An Etruscan colony from Arezzo probably founded a town here in the 6th century B.C. on the site of a Bronze Age settlement. By the time Caesar set up a Roman retirement colony on the banks of the Arno below, Faesulae was the most important Etruscan center in the region. It butted heads with the upstart Fiorentina in the valley almost right from the start. Although it eventually became a Roman town, building a theater and adopting Roman customs, it always retained a bit of the Etruscan otherness that has kept it different from Florence throughout the ages. Following the requisite barbarian invasions, it became part of Florence's administrative district in the 9th century, yet continued to struggle for self-government. Medieval Florence put an end to it all in 1125 when it viciously attacked Fiesole and razed the entire city, save the cathedral and bishop's palace.
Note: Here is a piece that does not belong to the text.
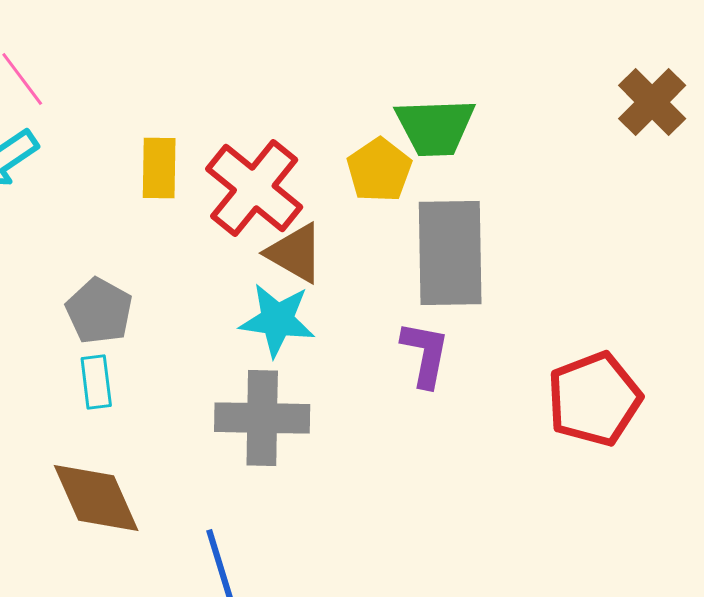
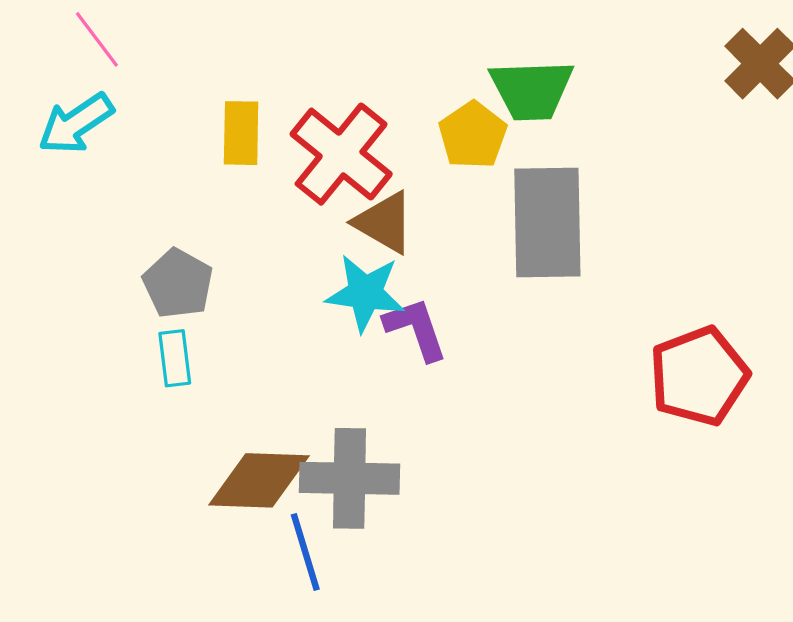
purple L-shape: (425, 354) -> (416, 329), moved, turned -30
gray cross: (262, 418) -> (349, 478), moved
brown diamond: (96, 498) -> (259, 480), moved, turned -64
Becoming an irrelevant footnote to Florentine history has actually aided Fiesole in the end. Modern upper-middle-class Florentines have decided it's posh to buy an old villa on the hillside leading up to the town and maintain the villa's extensive gardens. This means that the oasis of cultivated greenery separating Florence from Fiesole has remained. Even with Florence so close by, Fiesole endures as a Tuscan small town to this day, entirely removed from the city at its feet and hence the perfect escape from summertime crowds. It stays cool all summer long, and while you sit at a cafe on Piazza Mino, sipping an iced cappuccino, it might seem as though the lines at the Uffizi and pedestrian traffic around the Duomo are very distant indeed.